Sometimes you read the news and don’t know whether the laugh or cry. That’s how I felt when House Speaker Kevin McCarthy went to Wall Street to complain that the president isn’t talking to him about the debt limit. So I wrote it up at New York:
When Kevin McCarthy won the House speakership in January after a humiliating 15-ballot contest, he already knew his slippery grip on the gavel would depend on how he handled a debt-limit fight with Joe Biden and the Democrats. It’s now clear that the preliminary rounds are going very poorly for McCarthy.
He began by placing a huge obstacle in the path of any actual negotiations with the White House or Senate Democrats over conditions for a debt-limit increase or suspension. As my colleague Jonathan Chait pointed out, since 1990 congressional Republicans have categorically refused even to consider tax increases of any sort as part of a solution to the deficits and debt they profess to abhor (at least during Democratic administrations). Subsequently, they haven’t really tried to negotiate on fiscal policy; they’ve made unilateral demands and tried to take hostages.
But McCarthy’s situation is far worse than that of his hostage-taking predecessors such as Newt Gingrich and Paul Ryan. He has found it impossible to achieve consensus within his own caucus over a clear list of spending-cut demands. And Biden has very skillfully forced Republicans to repudiate their most unpopular positions, notably the ancient GOP desire to “reform” (i.e., cut and privatize) Social Security and Medicare. So even as Biden and the Democrats consistently called for enactment of a clean debt-limit measure without conditions or drama, and the administration released a full budget proposal, McCarthy and his House Republicans have been unable to come up with much of anything specific, other than ruling out Social Security and Medicare cuts and bickering among themselves about defense spending.
So with time beginning to run out for dealing with the debt limit, McCarthy chose to take his weak and vague position and present it as a tough-minded and specific set of demands with a speech aimed at the GOP’s financial-community friends. At the New York Stock Exchange on Monday, McCarthy said Republicans “want Congress to place limits on federal spending, claw back COVID-19 aid, and require Americans to work to receive federal benefits,” as The Wall Street Journal put it.
The Hill explains what that means:
“The Speaker said the forthcoming plan will seek to limit federal spending, with proposals to return discretionary funding levels to 2022 levels ‘and then limit the growth of spending over the next 10 years to 1 percent of annual growth,’ without ‘touching Social Security and Medicare.’”
The proposed “limit on federal spending” is actually just a cap on discretionary spending (i.e., not to entitlement programs) and does not distinguish between defense and nondefense spending. “Caps” like this are what you propose when you literally have no clue what to propose; future Congresses will have to figure out what it means. The only specifics — the COVID clawback and toughened work requirements for benefit programs like SNAP — are boilerplate conservative policies that please the GOP base by tormenting poor people and state and local governments and apparently do pretty well in focus groups.

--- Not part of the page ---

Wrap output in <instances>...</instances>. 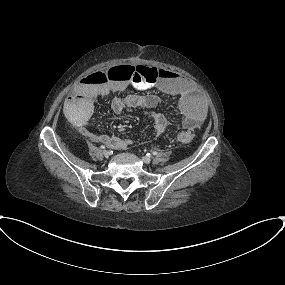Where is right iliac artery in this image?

Compared with an actual spending plan or a federal budget, McCarthy’s “proposal” is laughable. But with House Freedom Caucus members, who value partisanship above all else, able to depose him at the drop of a hat (in the most humiliating concession he made to become Speaker), McCarthy took this weak tea and tried to make it sound like a slug of tough medicine, as The Hill notes:
“In his pitch to Wall Street to cut spending, McCarthy said he had ‘full confidence’ that reducing federal spending would help ‘grow our economy’ and ‘end the dependence on China.’
“’We will curb inflation and we will protect Social Security and Medicare for the next generation, and America will be stronger for it,’ he said. ‘If you agree, don’t sit back, join us.’”
Now that he has talked tough on Wall Street, McCarthy can go back to the very difficult task of turning this proposal into something he can actually get his members to approve with virtually no margin for error, particularly since some of the more extreme members of his conference don’t even believe a debt default would be especially problematic as long as bondholders are paid. If he fails, there might be just enough House Republicans unwilling to trigger a default and a potential global economic catastrophe to force McCarthy to cave and allow a debt measure to get to Biden’s desk with or without token concessions made to save the Speaker’s face and gavel. He and his party really need a fiscal plan B that’s more viable than destructive threats and empty posturing. Right now, as they say in Texas, McCarthy is all hat and no cattle.